Sulla base di quello che abbiamo saputo finora, sembra molto più fragile il racconto dell’accusato che la ricostruzione del sostituto procuratore. Voglio dire che questo sostituto procuratore, dottoressa Antonella Duchini, m’è piaciut s’è piazzata in una casetta di fronte a quella della vittima, ha interrogato tutti senza sosta, ha sentito il marito quattro volte, arrivava la mattina alle dieci e se ne andava alle due di notte, durante i rilievi e i sopralluoghi stava lì a osservare, far domande e prendere appunti. Ho l’impressione che qualche bastone tra le ruote se lo sia anche trovato.
• Cioè?
Barbara e Roberto abitavano in questa villetta sulla strada di Vocabolo Montestradello di Compignano, venti chilometri da Perugia. Un posto magnifico, i prati, i casolari che piacciono alla gente di città, che infatti vengono qui volentieri a comprarseli e riadattarlii. Intorno alla villetta del delitto, per un centinaio di ettari tutti intorno, abitano però quasi solo i parenti degli Spaccino, che nel corso di tre o quattro generazioni hanno comprato i terreni tutt’intorno e lavorato per tenere unite le famiglie. La Duchini è andata a ficcare il naso in mezzo a un clan famigliare molto forte. Infatti, quando s’è cominciato a capire che non si trattava di albanesi rapinatori ma più probabilmente del marito, le reazioni, soprattutto contro i giornalisti, di questi parenti sono state piuttosto violente. Poi c’è stato pure l’arrivo degli Sco da Roma, quelli che fanno le indagini con le tecnologie, mandati da Amato. Cioè, poliziotti. Solo che sul posto c’erano già i carabinieri e i Ris, i reparti scientifici dell’Arma. La polizia, con tutte le televisioni sul posto, non poteva lasciare il campo completamente ai carabinieri. C’è stata, insomma, un po’ di gara tra i due corpi, come sempre.

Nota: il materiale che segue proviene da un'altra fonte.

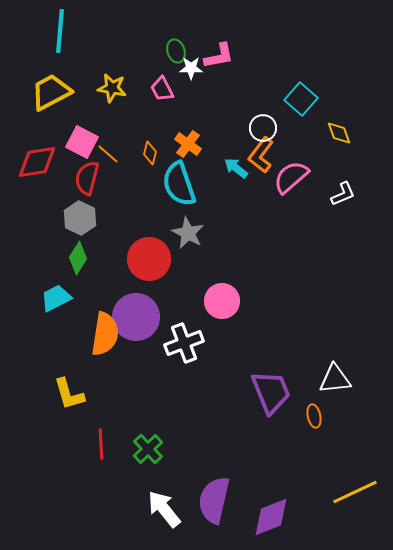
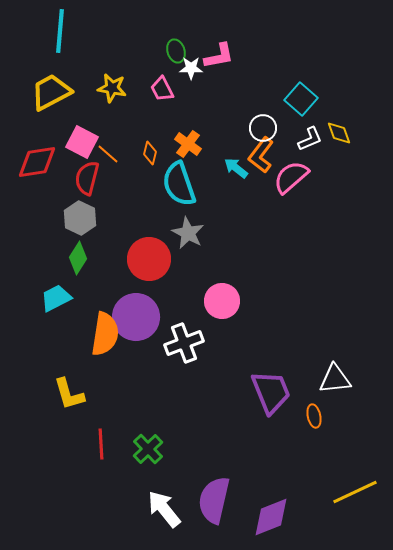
white L-shape: moved 33 px left, 55 px up
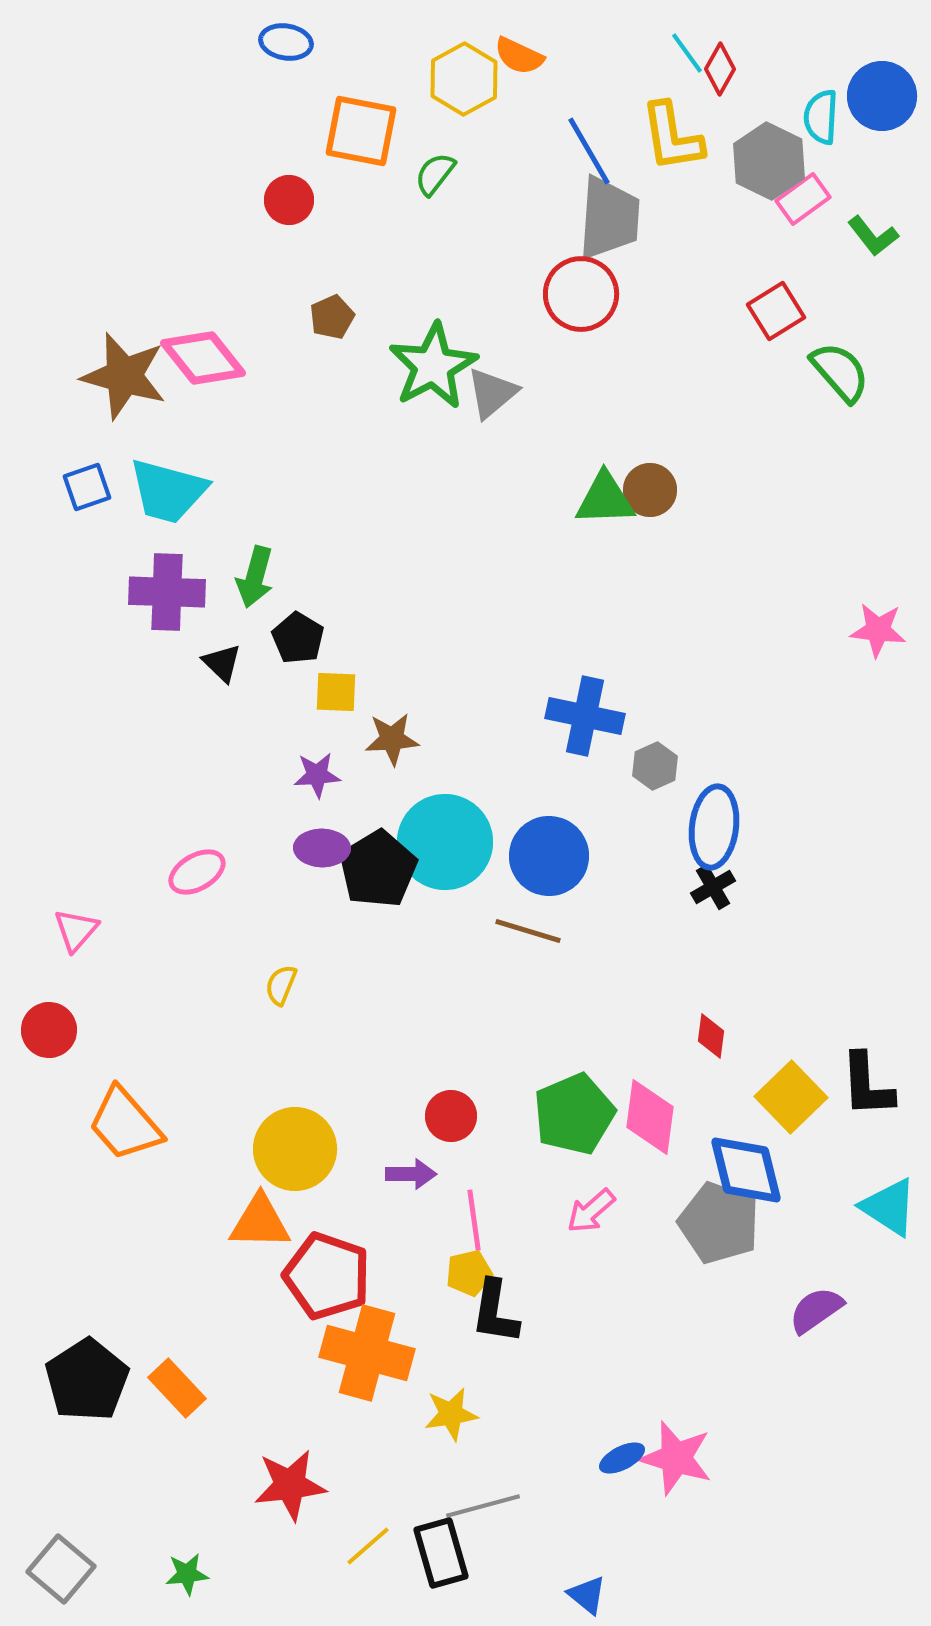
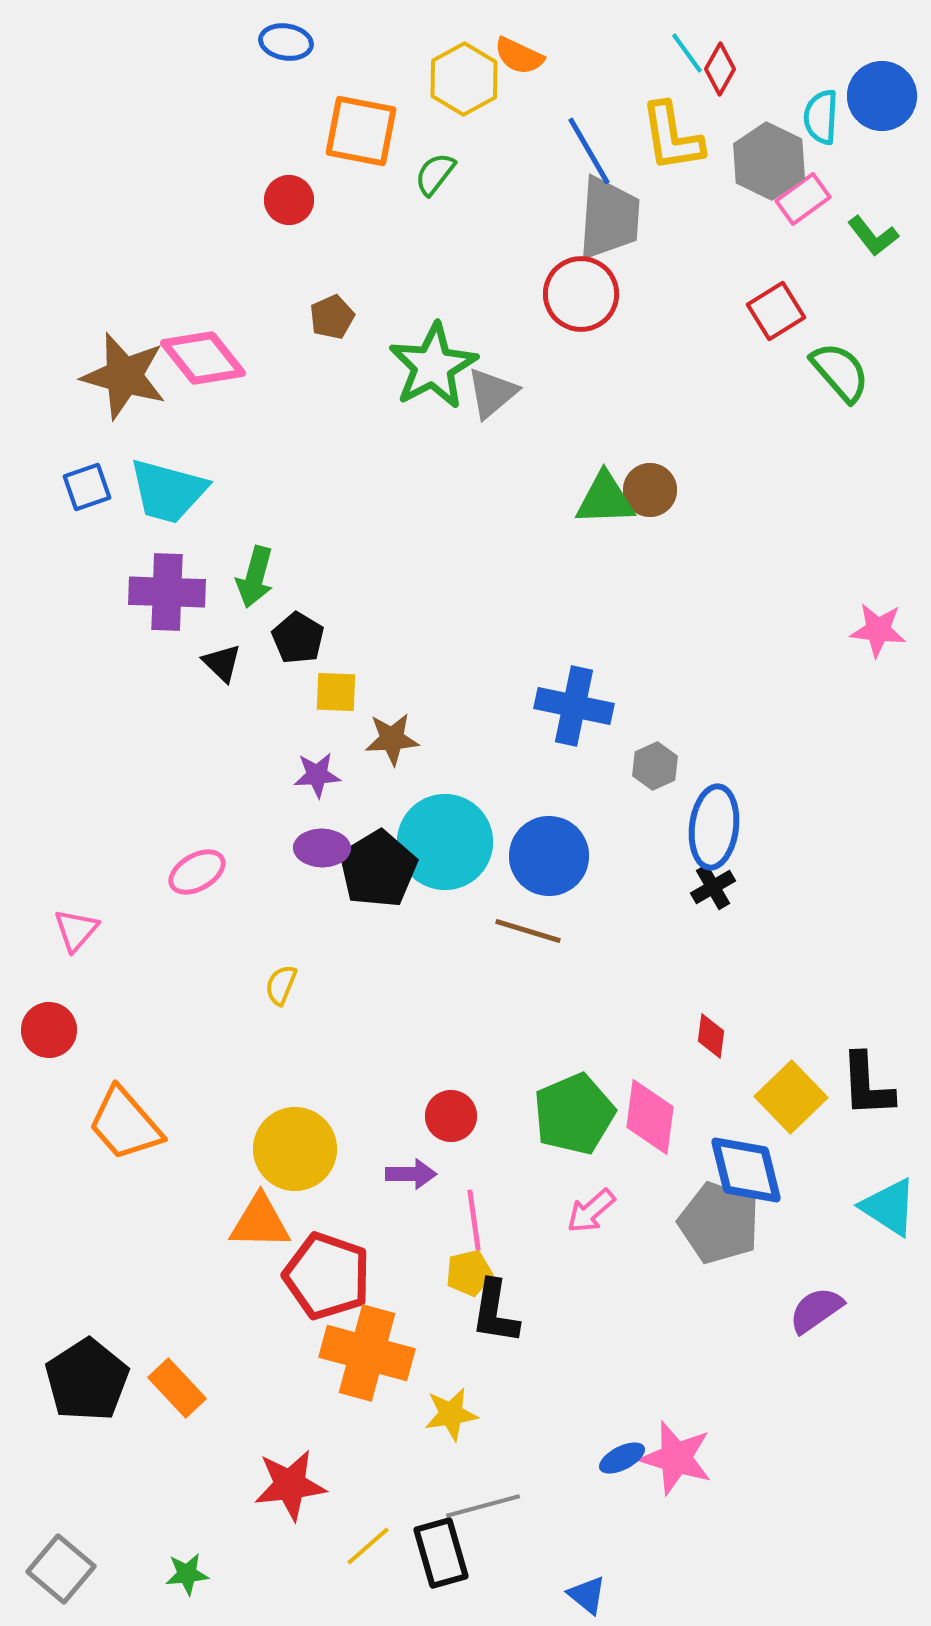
blue cross at (585, 716): moved 11 px left, 10 px up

• Alla fine, come fanno a dire che è stato il marito?
Il marito ha detto di essere andato a cambiare i filtri nella sua lavanderia di Marsciano, più o meno intorno alle 23 di giovedì notte. Sarebbe tornato all’una e avrebbe trovato la moglie morta, riversa tra l’armadio e il letto. I due figli addormentati. Dalla cassaforte, nascosta dietro un quadro, mancavano 1.500 euro. Ora, i banditi sarebbero stati un po’ troppo abili: aspettare l’uscita dell’uomo, entrare, ammazzare senza emettere un rumore la donna che li sorprende , trovare la cassaforte e i millecinquecento euro al buio, partire e dar finalmente conto di sé col solo rumore di una sgommata di macchina. Si deve immaginare la campagna umbra, il silenzio perfetto. Il cane non abbaia, nessuno sente niente. Un po’ troppo ben fatto, no?
• Sono solo ragionamenti, potrebbe anche essere andata così.
vero. Ci sono però le macchie di sangue e del materiale organico sotto le unghie di Barbara che accuserebbero il marito. Inoltre l’autopsia dà conto dei tempi della digestione e da questi si risale, per il decesso, al massimo alle 22. Nelle lavatrici del negozio è stata trovata trielina, lo smacchiatore giusto per il sangue. La trielina in quelle macchine è almeno strana. Ed è anche vero che Roberto picchiava la moglie. Non è una prova ma – per dir così – “fa quadro”. Lo so che sembra assurdo, ma ricordiamoci che la famiglia ammazza più della mafia: 29,9 per cento contro il 24,4 dei delitti. Un morto ogni due giorni. Soprattutto di lunedì, soprattutto in Lombardia. Sette volte su dieci la vittima è una donna. Il 40 per cento delle volte questa donna è la moglie o la compagna. Otto volte su dieci l’assassino è un uomo. [Giorgio Dell’Arti, Gazzetta dello Sport 29/5/2007]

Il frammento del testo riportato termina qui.